While many players play for fun with a bit of competitive spirit, a whole industry of clans, players and KOLs has emerged along the ever-larger gaming industry. Some popular clans/teams include LoL teams Edward Gaming, Royal Never Give-Up or JD Gaming (JD.com team) or KoH teams such as Turnso Gaming (see above), AG Super Play and Dynamite Gaming. Their players –like NuanYing – are often considered celebrities. Famous KOLs such as 老番茄 attract 13 mn fans on Bilibili, 8 mn follower on Weibo in case of pdd_liumo and 5 mn follower on Weibo in terms of Uzi. In fact, many formerly professional players later “retire” as semi-professional streamers.

Figure 10: NuanYing, Logo Weibo Turnso Gaming, the leading KoH player and team (Source: Liquipedia, Company Weibo)

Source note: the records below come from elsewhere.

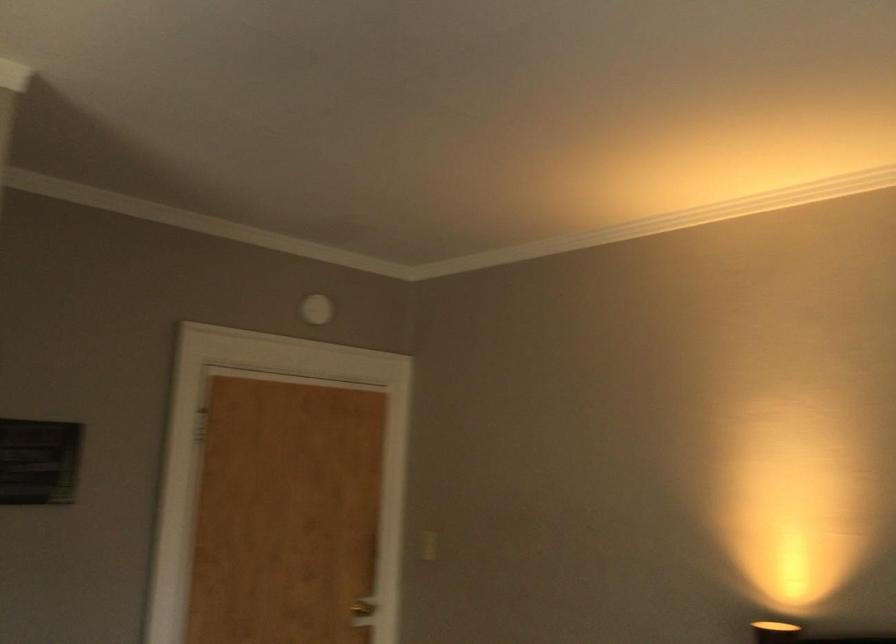 The width and height of the screenshot is (896, 644). Identify the location of door handle. (362, 612). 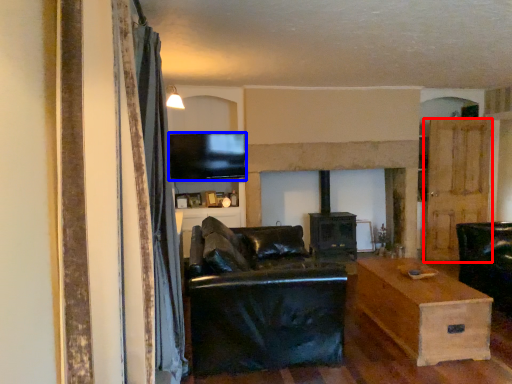 Question: Among these objects, which one is nearest to the camera, door (highlighted by a red box) or television (highlighted by a blue box)?

Choices:
 (A) door
 (B) television

Answer: (B) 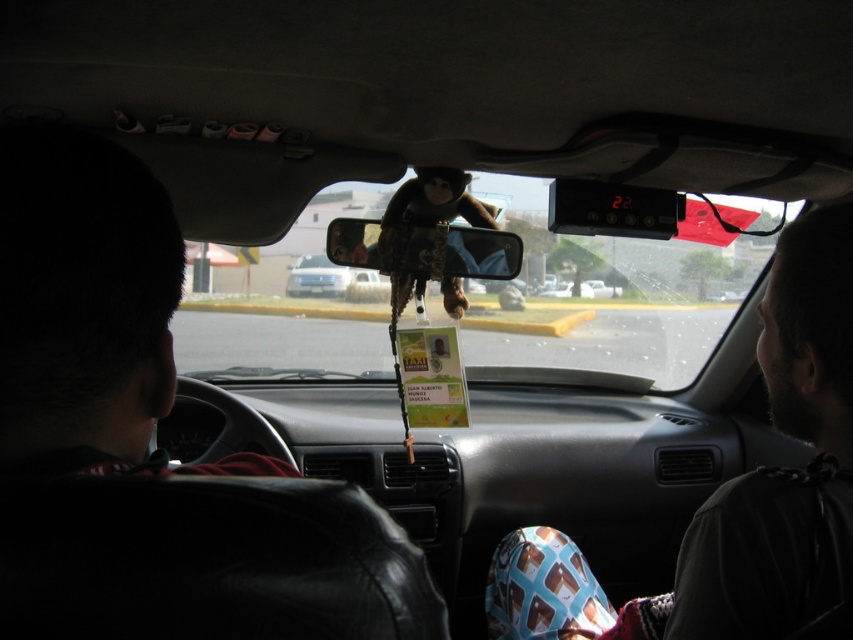 Question: Which of the following is the farthest from the observer?

Choices:
 (A) matte plastic view mirror at center
 (B) bearded man at right

Answer: (A)

Question: Is bearded man at right above fuzzy fabric monkey at center?

Choices:
 (A) no
 (B) yes

Answer: (A)

Question: Can you confirm if matte plastic view mirror at center is bigger than silver metallic car at center?

Choices:
 (A) no
 (B) yes

Answer: (A)

Question: Among these objects, which one is farthest from the camera?

Choices:
 (A) bearded man at right
 (B) fuzzy fabric monkey at center
 (C) silver metallic car at center
 (D) matte plastic view mirror at center

Answer: (C)

Question: Can you confirm if bearded man at right is positioned to the right of silver metallic car at center?

Choices:
 (A) yes
 (B) no

Answer: (A)

Question: Which is farther from the silver metallic car at center?

Choices:
 (A) bearded man at right
 (B) fuzzy fabric monkey at center
 (C) matte plastic view mirror at center

Answer: (A) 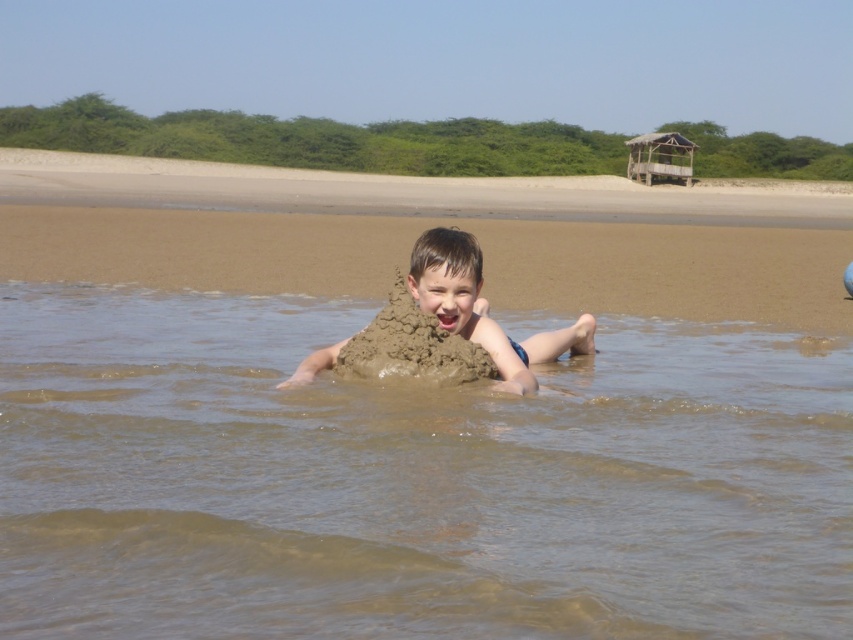 Question: Can you confirm if brown sandcastle at center is thinner than brown sandy mud at center?

Choices:
 (A) no
 (B) yes

Answer: (A)

Question: Estimate the real-world distances between objects in this image. Which object is closer to the brown sandy mud at center?

Choices:
 (A) brown sandcastle at center
 (B) brown wet sand at center

Answer: (B)

Question: Which of these objects is positioned closest to the brown sandcastle at center?

Choices:
 (A) brown sandy mud at center
 (B) brown wet sand at center

Answer: (A)

Question: Does brown sandcastle at center have a lesser width compared to brown sandy mud at center?

Choices:
 (A) yes
 (B) no

Answer: (B)

Question: Estimate the real-world distances between objects in this image. Which object is closer to the brown sandy mud at center?

Choices:
 (A) brown wet sand at center
 (B) brown sandcastle at center

Answer: (A)

Question: Does brown wet sand at center appear over brown sandcastle at center?

Choices:
 (A) yes
 (B) no

Answer: (B) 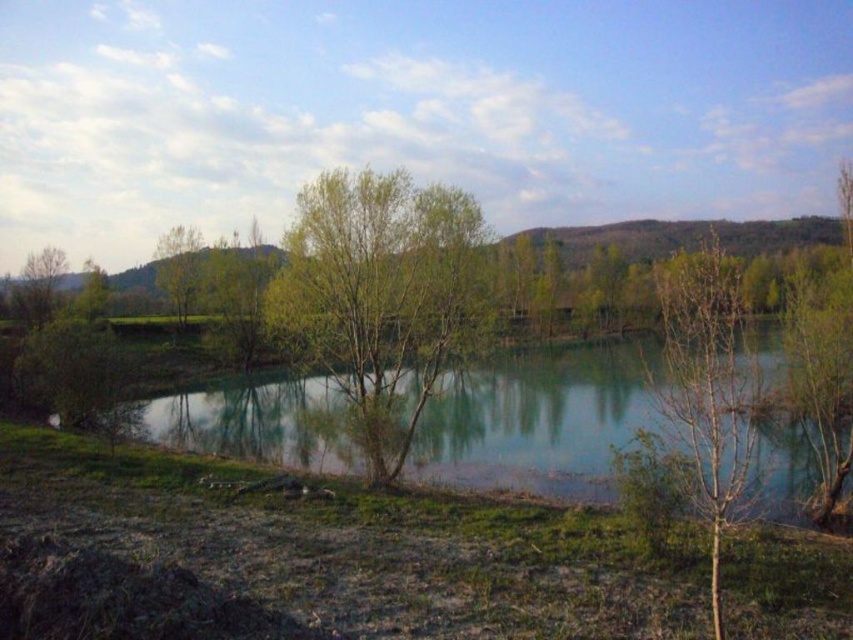 Question: Does green reflective water at center have a greater width compared to bare wood tree at center?

Choices:
 (A) no
 (B) yes

Answer: (A)

Question: Which object is farther from the camera taking this photo?

Choices:
 (A) green leafy tree at center
 (B) green matte tree at left
 (C) bare wood tree at center

Answer: (B)

Question: Considering the real-world distances, which object is farthest from the green matte tree at left?

Choices:
 (A) green leafy tree at center
 (B) green reflective water at center
 (C) green matte tree at center-left
 (D) bare wood tree at center

Answer: (D)

Question: Does green reflective water at center lie in front of green matte tree at left?

Choices:
 (A) yes
 (B) no

Answer: (A)

Question: Can you confirm if green reflective water at center is positioned to the left of green matte tree at left?

Choices:
 (A) no
 (B) yes

Answer: (A)

Question: Which object is positioned farthest from the green matte tree at left?

Choices:
 (A) green matte tree at center-left
 (B) green reflective water at center

Answer: (B) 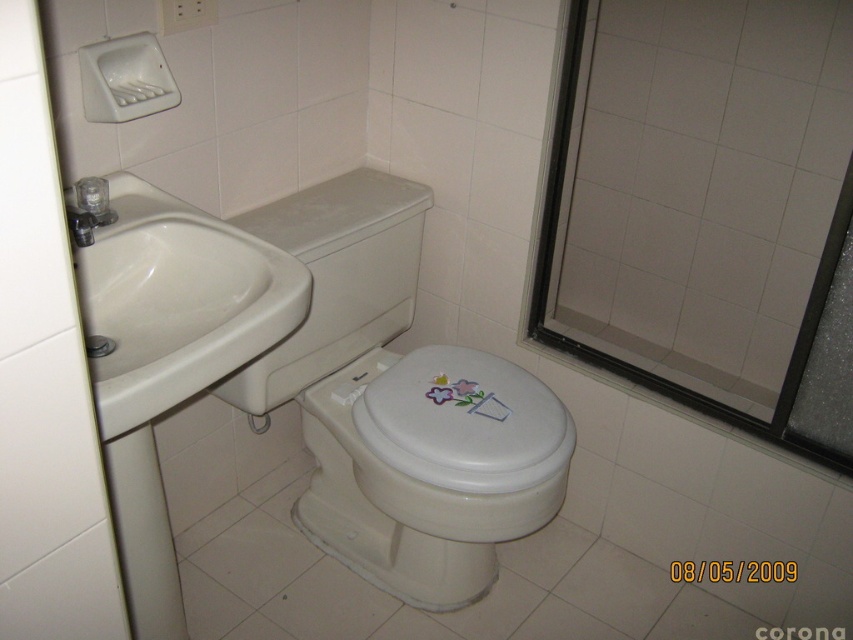 You need to enter the shower but there is a transparent glass door at upper right and a matte silver faucet at left. Which object should you open first to get into the shower?

You should open the transparent glass door at upper right first because it is the entrance to the shower, and the matte silver faucet at left is for water, so you need to open the door before using the faucet.

You are standing in the bathroom and want to place a decorative vase exactly where the white glossy toilet lid at center is located. Is this location feasible?

The white glossy toilet lid at center is located at coordinates (463,420), so placing a decorative vase there would not be feasible as it is the toilet lid itself. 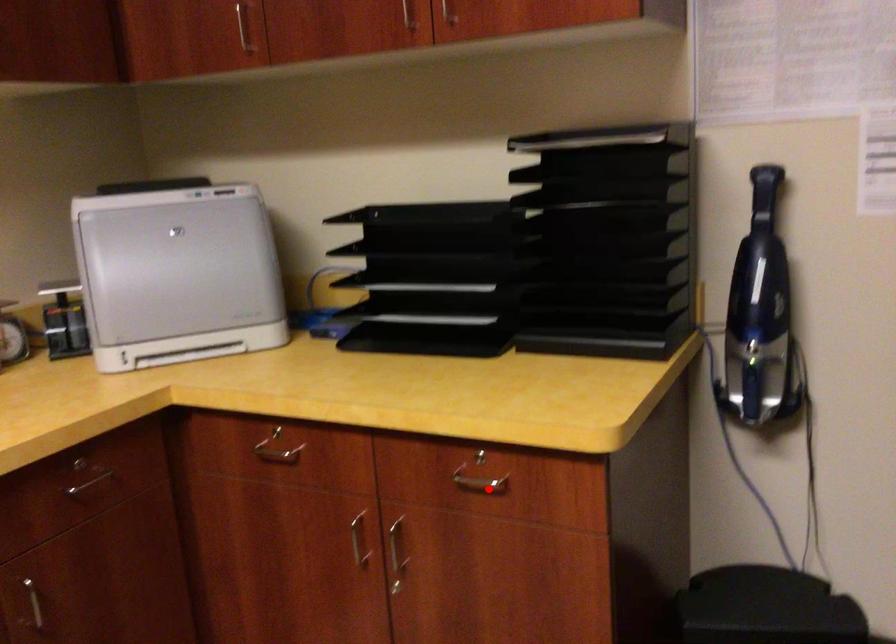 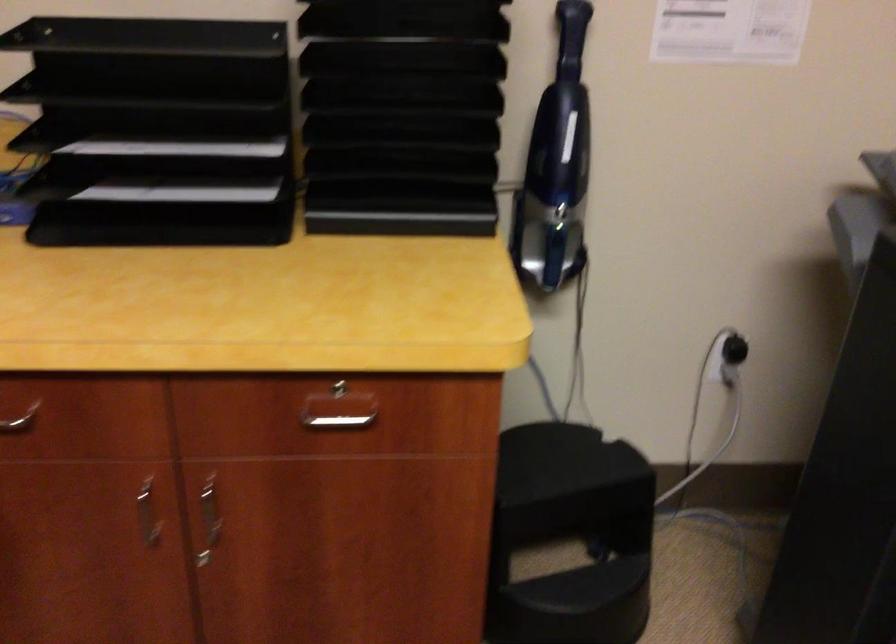 Question: I am providing you with two images of the same scene from different viewpoints. A red point is shown in image1. For the corresponding object point in image2, is it positioned nearer or farther from the camera?

Choices:
 (A) Nearer
 (B) Farther

Answer: (A) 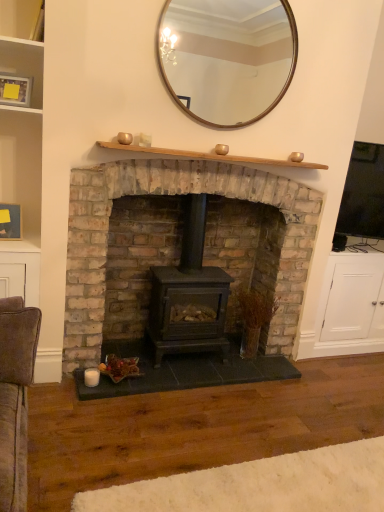 You are a GUI agent. You are given a task and a screenshot of the screen. Output one action in this format:
    pyautogui.click(x=<x>, y=<y>)
    Task: Click on the blank space above wooden shelf at upper center (from a real-world perspective)
    This screenshot has height=512, width=384.
    Given the screenshot: What is the action you would take?
    pyautogui.click(x=216, y=155) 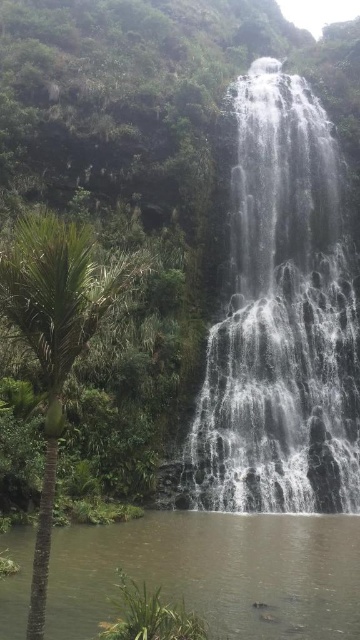 Based on the photo, is translucent glass waterfall at center to the left of brown smooth water at bottom from the viewer's perspective?

In fact, translucent glass waterfall at center is to the right of brown smooth water at bottom.

Is point (275, 115) in front of point (65, 586)?

No, (275, 115) is behind (65, 586).

Locate an element on the screen. translucent glass waterfall at center is located at coordinates (280, 321).

Which is above, brown smooth water at bottom or green leafy palm tree at left?

green leafy palm tree at left is higher up.

Is brown smooth water at bottom to the right of green leafy palm tree at left from the viewer's perspective?

Yes, brown smooth water at bottom is to the right of green leafy palm tree at left.

This screenshot has width=360, height=640. Describe the element at coordinates (214, 572) in the screenshot. I see `brown smooth water at bottom` at that location.

I want to click on brown smooth water at bottom, so click(214, 572).

Can you confirm if translucent glass waterfall at center is positioned above green leafy palm tree at left?

Yes, translucent glass waterfall at center is above green leafy palm tree at left.

Does point (222, 413) come behind point (91, 246)?

Yes, it is.

Who is more forward, [267,160] or [51,381]?

Point [51,381] is more forward.

The height and width of the screenshot is (640, 360). I want to click on translucent glass waterfall at center, so click(x=280, y=321). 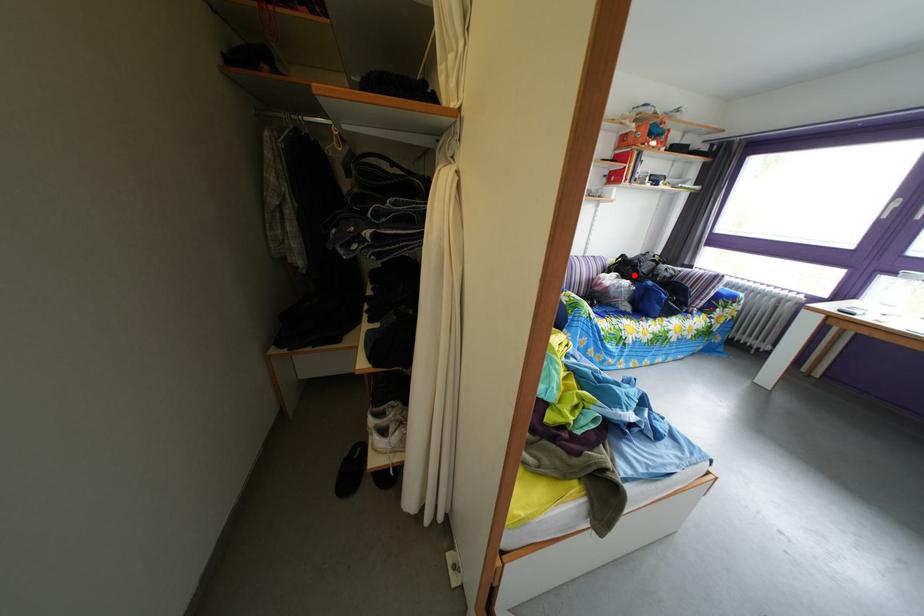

While many play for themselves, they also like to see their role models compete and learn from them. As a result, Tencent has done an excellent job at creating a number of professional gaming leagues such as the China League of Legends Pro League (LPL), jointly with Riot Games, or the Tencent Games King Pro League (KPL) for Honor of Kings, where teams often represent certain cities to increase affiliation further. These leagues host large events where they sell tickets and merchandising, attract major sponsorship (including Nike, Vivo, Volkswagen), and sell media rights to other platforms such as Bilibili for hundreds of millions of USD.

Figure 11: 16 pro-teams, including TS, competed in the 2020 KPL spring season (Source: Baijiahao)

Another adjunct major industry that keeps experiencing rapid growth is content streaming by casual players, pro-players or of bespoke major events. Much like Twitch in the West, there are platforms such as Douyu, Huya, and Bilibili, often attracting tens of millions of viewers.

Figure 12: Douyu main page, app-version (Source: own image)

The rise of China´s video gaming industry to become the largest in the world remains a topic little understood by many. In fact, the size and influence of companies like Tencent or even NetEase does not find proper counterparts in the West. Based on our analysis, it becomes clear that at least in China, success of games does not depend on the game itself only, but rather on the distribution, operations, and the ecosystem aspects, including leagues, created around it. And that is what the large gaming companies really excel in. We find that the latest since the launch of KoH, China´s mobile gaming universe no longer is a virtual reality. In part two of this series, we will further dive into emerging technology trends.

All opinions expressed in this essay represent our personal views only.